''YOU talkin' to me? You talkin' to ME? ''Arrggghhhh! Grunt! Uggghh!'' We haven't read the new Frank Darabont-Steph Lady script for Mary Shelley's Frankenstein yet, but now that Robert De Niro has signed on to play the towering cadaverous monster in the Francis Ford Coppola-produced remake, the possibilities seem, well, horrific.

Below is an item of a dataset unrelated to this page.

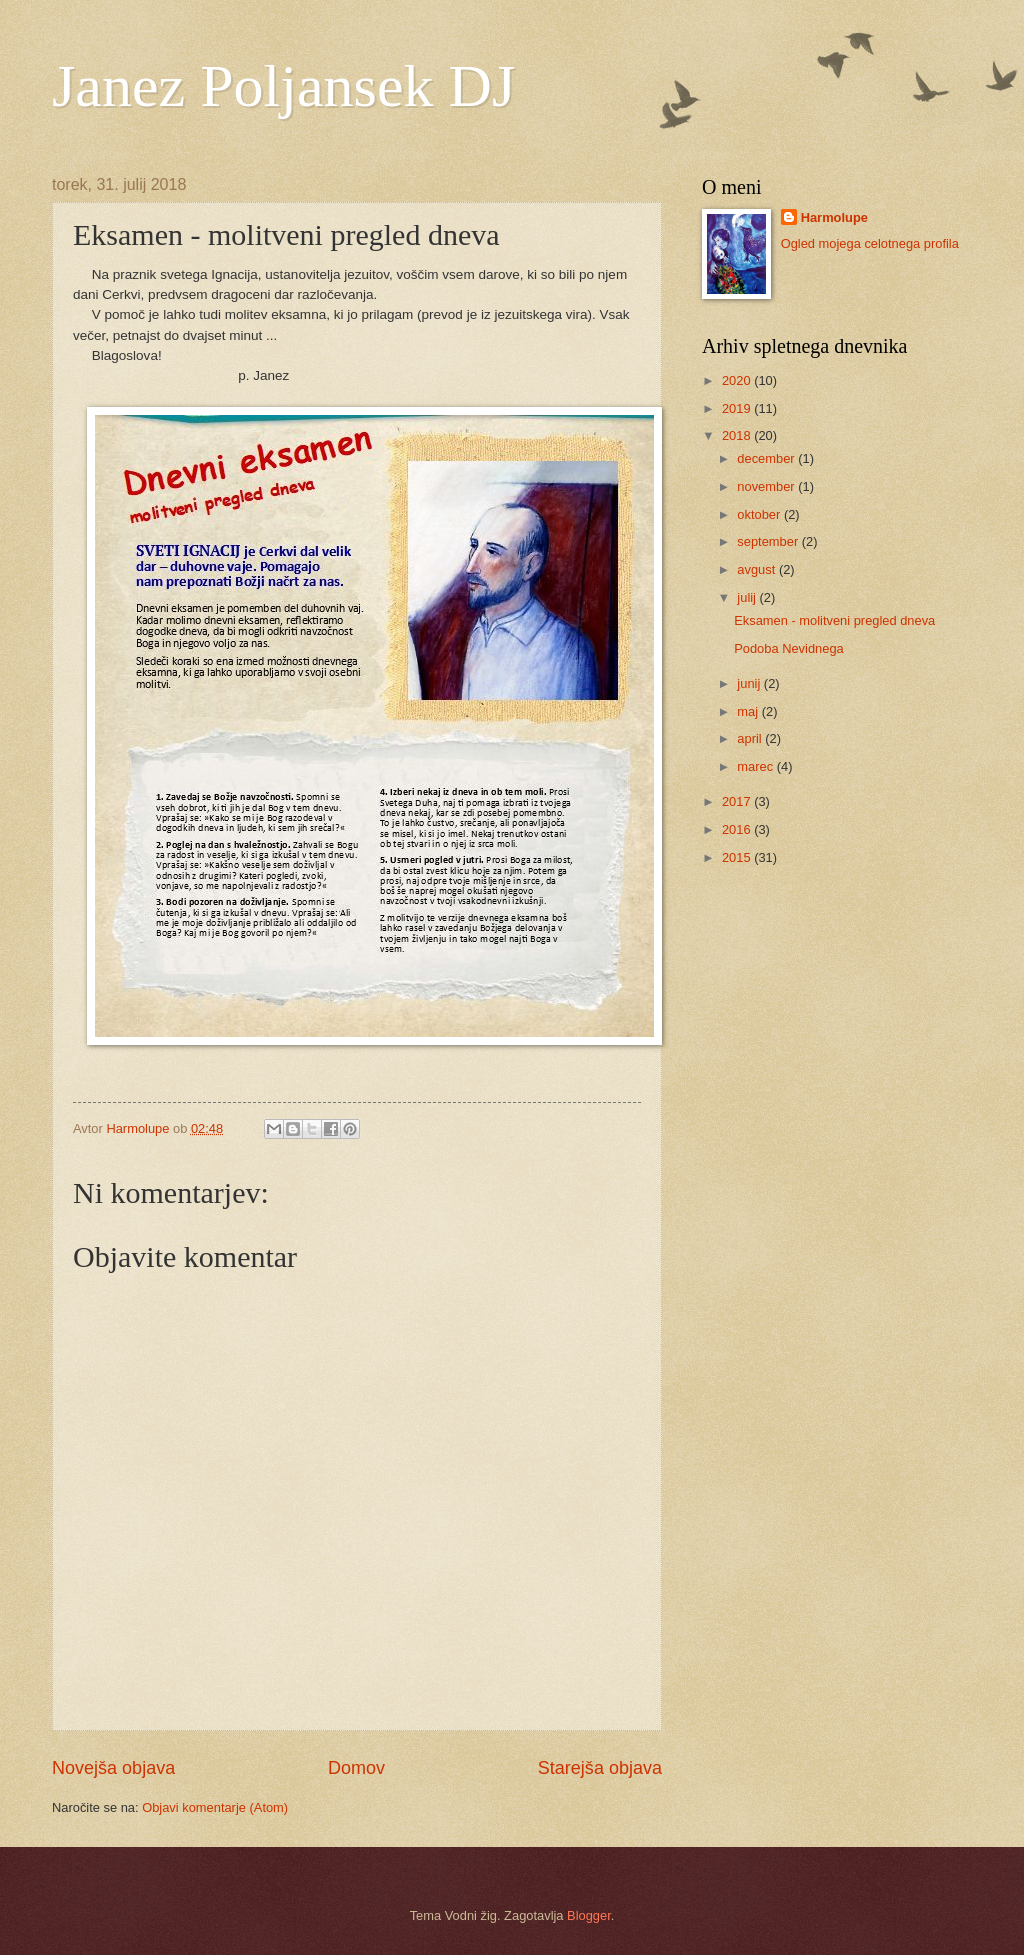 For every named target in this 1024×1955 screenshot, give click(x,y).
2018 (738, 435)
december (767, 458)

De Niro with stitches up and down his face and those big electrical conductors jutting out of his neck, lumbering around Europe scaring the bejesus out of innocent girls and angry mobs? Please. (And while TriStar is making a lot of noise about signing De Niro, the fact is that the actor was the producers' second choice for the role previously - and definitively - played by Boris Karloff. The new Frankenstein team first pitched their request to Gallic thespian Gerard Depardieu. Imagine: ''Je suis le monstre.'') Kenneth Branagh, that prolific Orson Welles-wannabe, will direct this big-budget production of the horror classic, to be shot in England this summer - and aiming towards a 1994 release.
Branagh will also star as Victor, the good doctor - well, demented doctor - who scours graveyards looking for compatible body parts for his laboratory creation.
In all the fuss surrounding ABC's bitter dispute with Roseanne and Tom Arnold, with the accompanying disappearance of The Jackie Thomas Show from ABC's fall schedule, several prominent cancellation victims may have been overlooked.
Among the series it failed to renew recently, ABC gave the boot to Homefront, Life Goes On, The Young Indiana Jones Chronicles and Civil Wars . All four will be missed.
Each in its own way attempted to create weekly drama that was a clear cut above the usual stuff, to offer TV a bit of intelligence, wit and compassion.